Getting subprocess call error while building scorer

I am trying to build customised scorer (language model) for speech-to-text using DeepSpeech in colab. While calling generate_lm.py getting this error:

File “generate_lm.py”, line 210, in
main()
File “generate_lm.py”, line 201, in main
build_lm(args, data_lower, vocab_str)
File “generate_lm.py”, line 126, in build_lm
binary_path,
File “/usr/lib/python3.7/subprocess.py”, line 363, in check_call
raise CalledProcessError(retcode, cmd)
subprocess.CalledProcessError: Command ‘[’/content/DeepSpeech/native_client/kenlm/build/bin/build_binary’, ‘-a’, ‘255’, ‘-q’, ‘8’, ‘-v’, ‘trie’, ‘/content/DeepSpeech/data/lm/lm_filtered.arpa’, ‘/content/DeepSpeech/data/lm/lm.binary’]’ died with <Signals.SIGSEGV: 11>.

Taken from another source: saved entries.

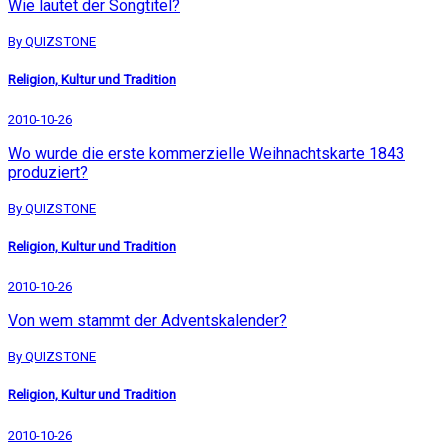
Wie lautet der Songtitel?
By QUIZSTONE
Religion, Kultur und Tradition
2010-10-26
Wo wurde die erste kommerzielle Weihnachtskarte 1843
produziert?
By QUIZSTONE
Religion, Kultur und Tradition
2010-10-26
Von wem stammt der Adventskalender?
By QUIZSTONE
Religion, Kultur und Tradition
2010-10-26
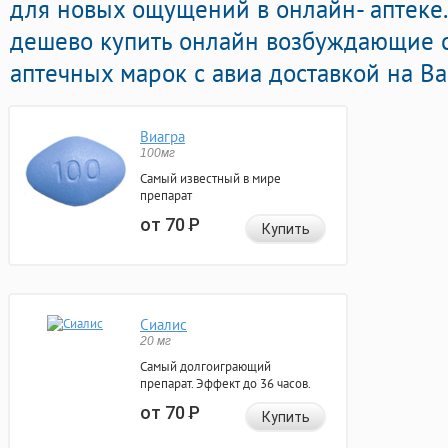
для новых ощущений в онлайн- аптеке.
дешево купить онлайн возбуждающие 
аптечных марок с авиа доставкой на Ва
Виагра
100мг
Самый известный в мире
препарат
от 70
Р
Купить
Сиалис
20 мг
Самый долгоиграющий
препарат. Эффект до 36 часов.
от 70
Р
Купить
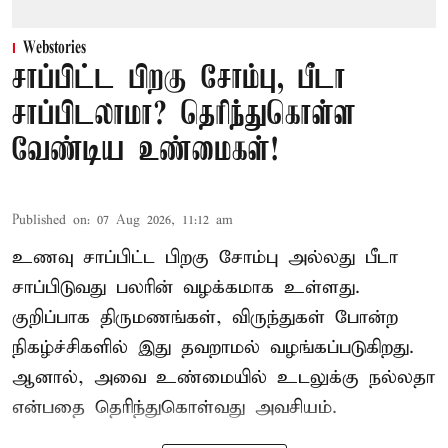
Webstories
சாப்பிட்ட பிறகு சோம்பு, பீடா
சாப்பிடலாமா? தெரிந்துகொள்ள
வேண்டிய உண்மைகள்!
Published on
:
07 Aug 2026, 11:12 am
உணவு சாப்பிட்ட பிறகு சோம்பு அல்லது பீடா
சாப்பிடுவது பலரின் வழக்கமாக உள்ளது.
குறிப்பாக திருமணங்கள், விருந்துகள் போன்ற
நிகழ்ச்சிகளில் இது தவறாமல் வழங்கப்படுகிறது.
ஆனால், அவை உண்மையில் உடலுக்கு நல்லதா
என்பதை தெரிந்துகொள்வது அவசியம்.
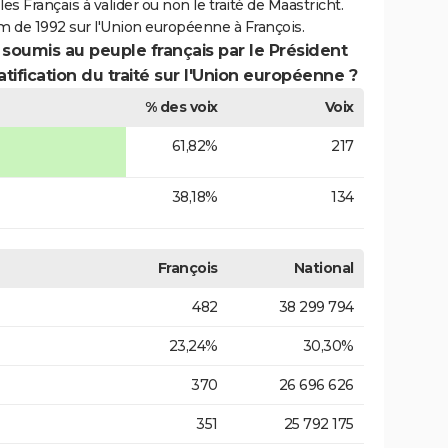
es Français à valider ou non le traité de Maastricht.
m de 1992 sur l'Union européenne à François.
 soumis au peuple français par le Président
atification du traité sur l'Union européenne ?
% des voix
Voix
61,82%
217
38,18%
134
François
National
482
38 299 794
23,24%
30,30%
370
26 696 626
351
25 792 175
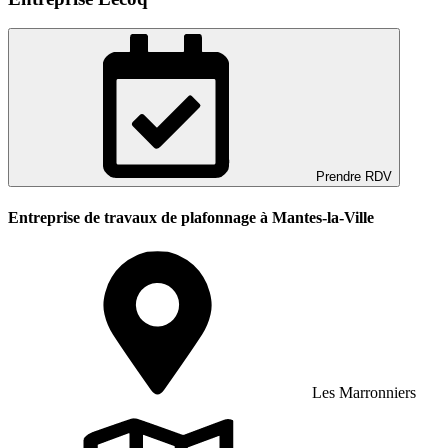
Prendre RDV
Entreprise de travaux de plafonnage à Mantes-la-Ville
Les Marronniers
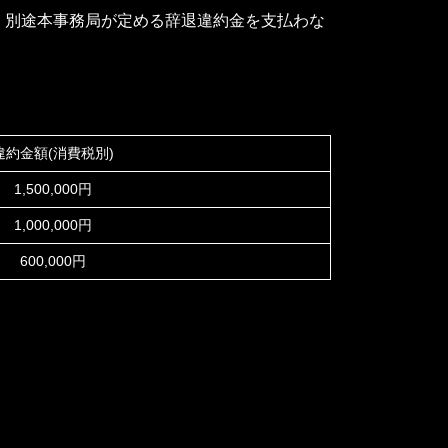
、別途本事務局が定める辞退違約金を支払わな
違約金額(消費税別)
1,500,000円
1,000,000円
600,000円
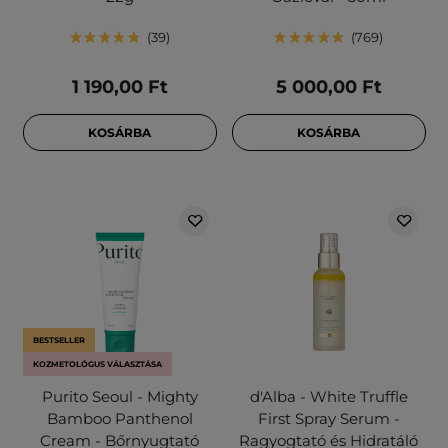
39
769
1 190,00 Ft
5 000,00 Ft
KOSÁRBA
KOSÁRBA
BESTSELLER
KOZMETOLÓGUS VÁLASZTÁSA
Purito Seoul - Mighty
d'Alba - White Truffle
Bamboo Panthenol
First Spray Serum -
Cream - Bőrnyugtató
Ragyogtató és Hidratáló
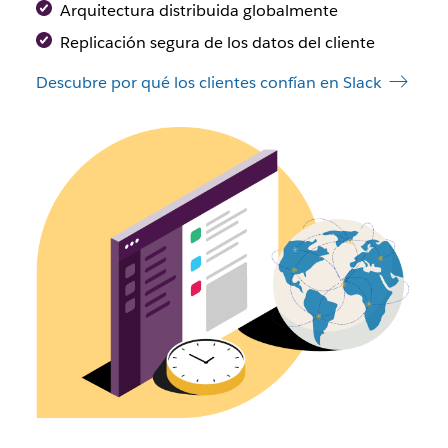
Arquitectura distribuida globalmente
Replicación segura de los datos del cliente
Descubre por qué los clientes confían en Slack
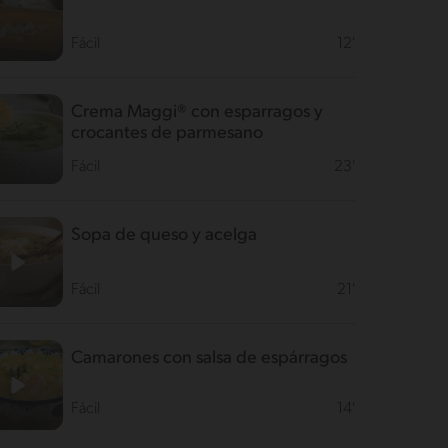
Fácil
12'
Crema Maggi® con esparragos y
crocantes de parmesano
Fácil
23'
Sopa de queso y acelga
Fácil
21'
Camarones con salsa de espárragos
Fácil
14'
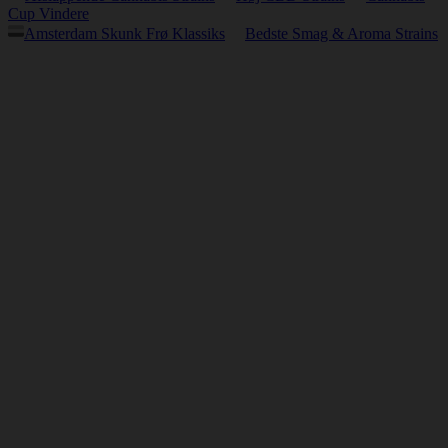
Cup Vindere
Amsterdam Skunk Frø Klassiks
Bedste Smag & Aroma Strains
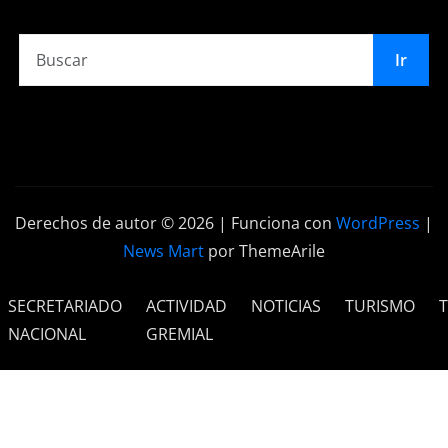
Ir
Derechos de autor © 2026 | Funciona con
WordPress
|
News Mart
por ThemeArile
SECRETARIADO
ACTIVIDAD
NOTICIAS
TURISMO
NACIONAL
GREMIAL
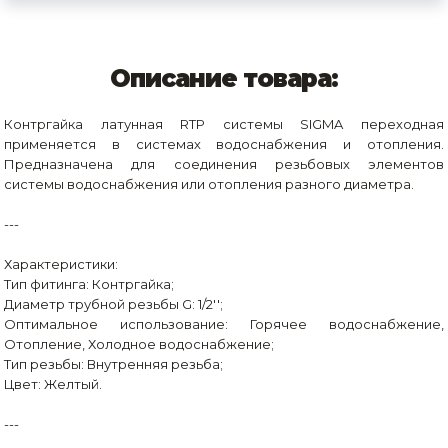
Описание товара:
Контргайка латунная RTP системы SIGMA переходная
применяется в системах водоснабжения и отопления.
Предназначена для соединения резьбовых элементов
системы водоснабжения или отопления разного диаметра.
---
Характеристики:
Тип фитинга: Контргайка;
Диаметр трубной резьбы G: 1/2'';
Оптимальное использование: Горячее водоснабжение,
Отопление, Холодное водоснабжение;
Тип резьбы: Внутренняя резьба;
Цвет: Желтый.
---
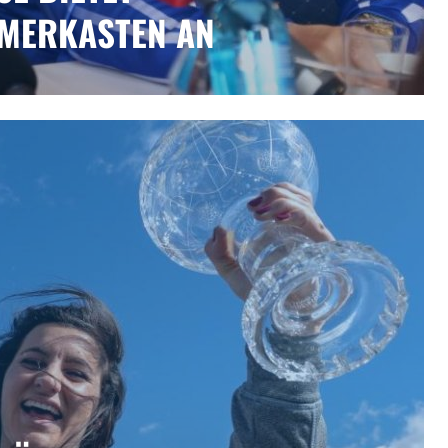
ERKASTEN AN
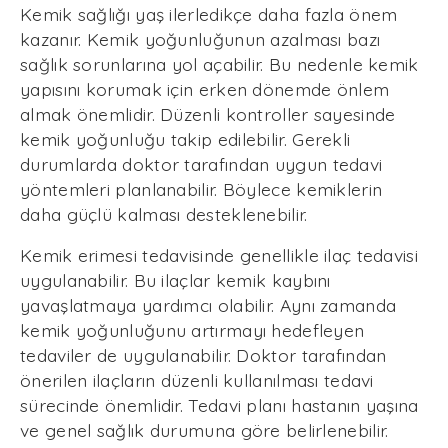
Kemik sağlığı yaş ilerledikçe daha fazla önem
kazanır. Kemik yoğunluğunun azalması bazı
sağlık sorunlarına yol açabilir. Bu nedenle kemik
yapısını korumak için erken dönemde önlem
almak önemlidir. Düzenli kontroller sayesinde
kemik yoğunluğu takip edilebilir. Gerekli
durumlarda doktor tarafından uygun tedavi
yöntemleri planlanabilir. Böylece kemiklerin
daha güçlü kalması desteklenebilir.
Kemik erimesi tedavisinde genellikle ilaç tedavisi
uygulanabilir. Bu ilaçlar kemik kaybını
yavaşlatmaya yardımcı olabilir. Aynı zamanda
kemik yoğunluğunu artırmayı hedefleyen
tedaviler de uygulanabilir. Doktor tarafından
önerilen ilaçların düzenli kullanılması tedavi
sürecinde önemlidir. Tedavi planı hastanın yaşına
ve genel sağlık durumuna göre belirlenebilir.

Calling the script generate_lm.py like this :

! python3 generate_lm.py --input_txt hindi_tokens.txt --output_dir /content/DeepSpeech/data/lm --top_k 500000 --kenlm_bins /content/DeepSpeech/native_client/kenlm/build/bin/ --arpa_order 5 --max_arpa_memory “85%” --arpa_prune “0|0|1” --binary_a_bits 255 --binary_q_bits 8 --binary_type trie

I am having the exact same problem, still haven’t figured out the solution, the worse part is that I had it working and building different scorers just over a month ago. I had to clean my environment, and although I think I’m following the same steps setting up my environment it’s now giving me this error.

I actually think I figured it out, if not at least a work around, try reducing the top_k. I was making a smaller scorer (only have just over 3000 phrases in it and had to use --discount_fallback), but when I dropped top_k to 965 (lots of trial and error to find that number) it worked.

Thank you ! By reducing top_k to 15000 i am able to execute the code. I have 42594 phrases. But is there any way to find the suitable value for top_k without manual checking? Also didn’t get any details about top_k parameter. Please share if you know more about this. Thanks for replying.

You are most welcome, I’m glad it worked for you as well. I also struggled to find a good value for top_k, looking at the values that worked for us I’m guessing it might be around 1/3rd total phrases, but that could be a coincidence and it could have to do with how many unique words there are. From what I could figure out, top_k is how many of the most common words you would like used in the scorer, although I am unsure how exactly the scorer uses that information.